■ Your assignment
Retype each entry below exactly as it stands.

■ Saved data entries

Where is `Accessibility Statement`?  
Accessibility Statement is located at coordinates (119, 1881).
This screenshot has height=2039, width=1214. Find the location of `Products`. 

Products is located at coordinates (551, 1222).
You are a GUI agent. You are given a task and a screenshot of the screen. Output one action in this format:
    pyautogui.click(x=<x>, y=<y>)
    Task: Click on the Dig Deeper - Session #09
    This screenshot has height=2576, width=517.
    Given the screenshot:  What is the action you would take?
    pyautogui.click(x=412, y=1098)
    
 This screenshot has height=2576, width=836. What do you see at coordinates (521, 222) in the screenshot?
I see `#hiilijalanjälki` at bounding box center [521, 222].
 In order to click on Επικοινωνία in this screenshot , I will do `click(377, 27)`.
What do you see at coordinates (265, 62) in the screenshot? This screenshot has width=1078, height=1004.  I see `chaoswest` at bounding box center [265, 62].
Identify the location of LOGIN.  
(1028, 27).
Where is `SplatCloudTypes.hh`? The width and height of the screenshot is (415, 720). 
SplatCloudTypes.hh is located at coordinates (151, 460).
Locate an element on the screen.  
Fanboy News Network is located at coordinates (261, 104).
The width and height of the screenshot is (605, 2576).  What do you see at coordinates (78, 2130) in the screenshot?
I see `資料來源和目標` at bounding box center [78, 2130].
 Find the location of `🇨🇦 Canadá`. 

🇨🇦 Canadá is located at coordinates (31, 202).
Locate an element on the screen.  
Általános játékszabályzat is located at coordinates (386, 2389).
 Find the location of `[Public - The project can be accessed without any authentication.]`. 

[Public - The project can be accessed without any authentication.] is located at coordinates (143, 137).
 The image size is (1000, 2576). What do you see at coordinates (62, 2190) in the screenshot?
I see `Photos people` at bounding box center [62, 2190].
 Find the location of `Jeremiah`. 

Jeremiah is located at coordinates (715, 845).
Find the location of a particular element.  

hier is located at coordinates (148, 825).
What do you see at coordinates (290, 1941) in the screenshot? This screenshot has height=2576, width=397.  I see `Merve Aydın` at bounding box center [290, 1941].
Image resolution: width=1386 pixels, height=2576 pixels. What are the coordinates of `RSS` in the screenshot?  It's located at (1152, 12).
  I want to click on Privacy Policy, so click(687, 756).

■ Exercise solution
Where is `Accessibility Statement`?  
Accessibility Statement is located at coordinates (119, 1881).
This screenshot has height=2039, width=1214. Find the location of `Products`. 

Products is located at coordinates (551, 1222).
You are a GUI agent. You are given a task and a screenshot of the screen. Output one action in this format:
    pyautogui.click(x=<x>, y=<y>)
    Task: Click on the Dig Deeper - Session #09
    This screenshot has height=2576, width=517.
    Given the screenshot:  What is the action you would take?
    pyautogui.click(x=412, y=1098)
    
 This screenshot has height=2576, width=836. What do you see at coordinates (521, 222) in the screenshot?
I see `#hiilijalanjälki` at bounding box center [521, 222].
 In order to click on Επικοινωνία in this screenshot , I will do `click(377, 27)`.
What do you see at coordinates (265, 62) in the screenshot? This screenshot has width=1078, height=1004.  I see `chaoswest` at bounding box center [265, 62].
Identify the location of LOGIN.  
(1028, 27).
Where is `SplatCloudTypes.hh`? The width and height of the screenshot is (415, 720). 
SplatCloudTypes.hh is located at coordinates (151, 460).
Locate an element on the screen.  
Fanboy News Network is located at coordinates (261, 104).
The width and height of the screenshot is (605, 2576).  What do you see at coordinates (78, 2130) in the screenshot?
I see `資料來源和目標` at bounding box center [78, 2130].
 Find the location of `🇨🇦 Canadá`. 

🇨🇦 Canadá is located at coordinates (31, 202).
Locate an element on the screen.  
Általános játékszabályzat is located at coordinates (386, 2389).
 Find the location of `[Public - The project can be accessed without any authentication.]`. 

[Public - The project can be accessed without any authentication.] is located at coordinates (143, 137).
 The image size is (1000, 2576). What do you see at coordinates (62, 2190) in the screenshot?
I see `Photos people` at bounding box center [62, 2190].
 Find the location of `Jeremiah`. 

Jeremiah is located at coordinates (715, 845).
Find the location of a particular element.  

hier is located at coordinates (148, 825).
What do you see at coordinates (290, 1941) in the screenshot? This screenshot has height=2576, width=397.  I see `Merve Aydın` at bounding box center [290, 1941].
Image resolution: width=1386 pixels, height=2576 pixels. What are the coordinates of `RSS` in the screenshot?  It's located at (1152, 12).
  I want to click on Privacy Policy, so click(687, 756).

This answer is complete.